Records from a collection:
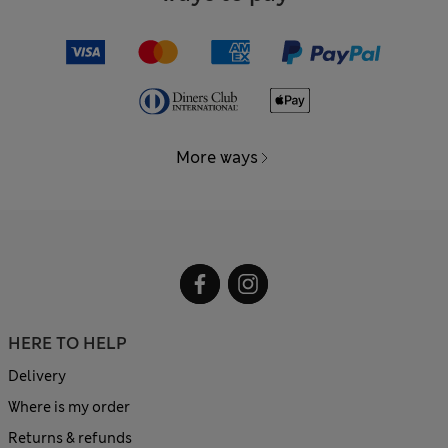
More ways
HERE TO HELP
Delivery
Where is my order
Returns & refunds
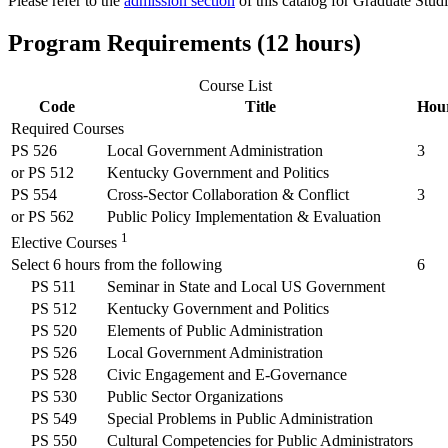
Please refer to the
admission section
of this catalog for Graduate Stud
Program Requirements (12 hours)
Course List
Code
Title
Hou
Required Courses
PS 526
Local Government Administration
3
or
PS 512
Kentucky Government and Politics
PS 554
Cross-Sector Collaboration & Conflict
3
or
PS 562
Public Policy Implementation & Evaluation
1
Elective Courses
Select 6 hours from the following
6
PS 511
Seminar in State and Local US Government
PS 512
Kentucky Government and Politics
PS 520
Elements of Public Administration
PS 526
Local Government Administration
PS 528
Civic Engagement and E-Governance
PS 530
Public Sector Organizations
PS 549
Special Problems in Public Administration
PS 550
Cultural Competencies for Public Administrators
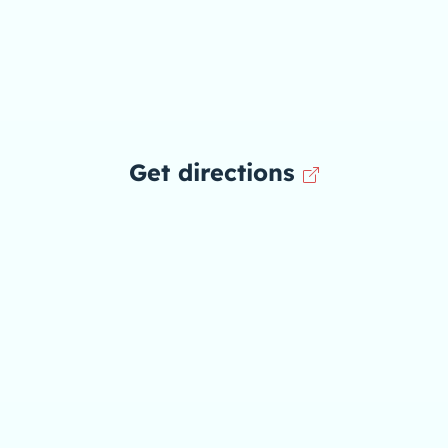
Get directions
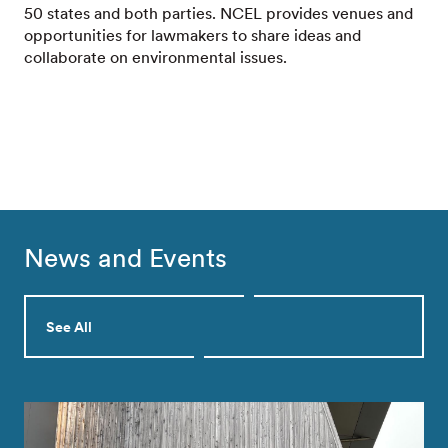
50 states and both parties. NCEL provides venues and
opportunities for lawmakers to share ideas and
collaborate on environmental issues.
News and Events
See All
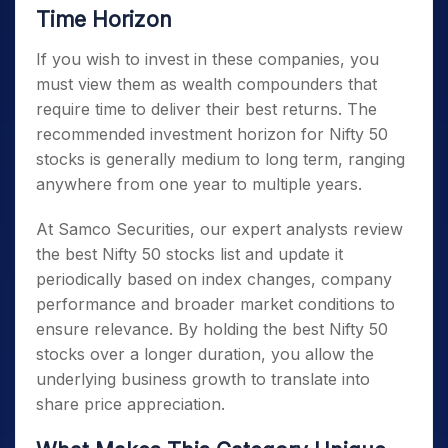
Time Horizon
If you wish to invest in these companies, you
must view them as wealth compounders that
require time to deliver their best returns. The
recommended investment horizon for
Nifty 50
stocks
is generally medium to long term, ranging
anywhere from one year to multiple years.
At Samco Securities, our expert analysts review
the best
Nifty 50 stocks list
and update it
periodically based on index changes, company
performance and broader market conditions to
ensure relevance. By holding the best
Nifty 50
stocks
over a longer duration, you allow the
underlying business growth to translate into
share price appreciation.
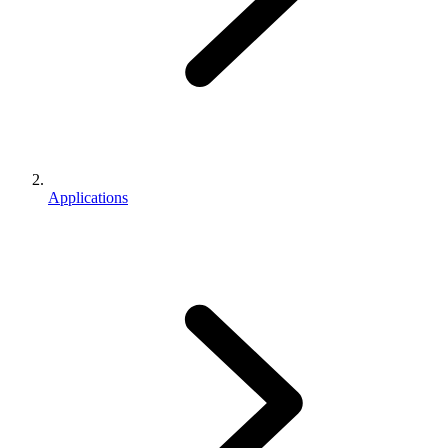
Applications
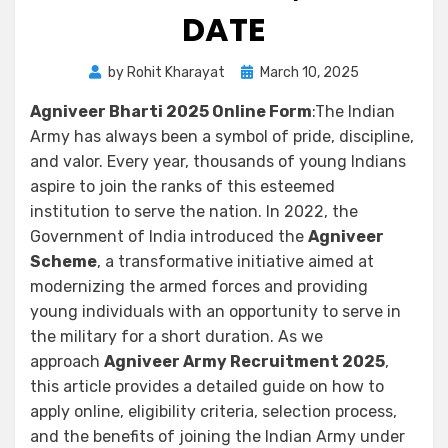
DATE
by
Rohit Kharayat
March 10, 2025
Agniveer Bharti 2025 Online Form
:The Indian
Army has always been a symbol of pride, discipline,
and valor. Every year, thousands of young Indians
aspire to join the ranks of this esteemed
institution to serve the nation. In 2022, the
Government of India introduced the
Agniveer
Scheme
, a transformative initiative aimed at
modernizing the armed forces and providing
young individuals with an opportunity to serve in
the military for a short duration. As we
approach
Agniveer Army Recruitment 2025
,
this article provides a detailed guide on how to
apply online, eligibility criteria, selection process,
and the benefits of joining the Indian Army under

▶ _EXERCISE GOAL_
When you find the line that contains "recommended investment horizon for", retype it and every line after it through the end of the data above, exactly, with no pictures.

▶ _PROBLEM SOLUTION_
recommended investment horizon for
Nifty 50
stocks
is generally medium to long term, ranging
anywhere from one year to multiple years.
At Samco Securities, our expert analysts review
the best
Nifty 50 stocks list
and update it
periodically based on index changes, company
performance and broader market conditions to
ensure relevance. By holding the best
Nifty 50
stocks
over a longer duration, you allow the
underlying business growth to translate into
share price appreciation.
Applications
DATE
by
Rohit Kharayat
March 10, 2025
Agniveer Bharti 2025 Online Form
:The Indian
Army has always been a symbol of pride, discipline,
and valor. Every year, thousands of young Indians
aspire to join the ranks of this esteemed
institution to serve the nation. In 2022, the
Government of India introduced the
Agniveer
Scheme
, a transformative initiative aimed at
modernizing the armed forces and providing
young individuals with an opportunity to serve in
the military for a short duration. As we
approach
Agniveer Army Recruitment 2025
,
this article provides a detailed guide on how to
apply online, eligibility criteria, selection process,
and the benefits of joining the Indian Army under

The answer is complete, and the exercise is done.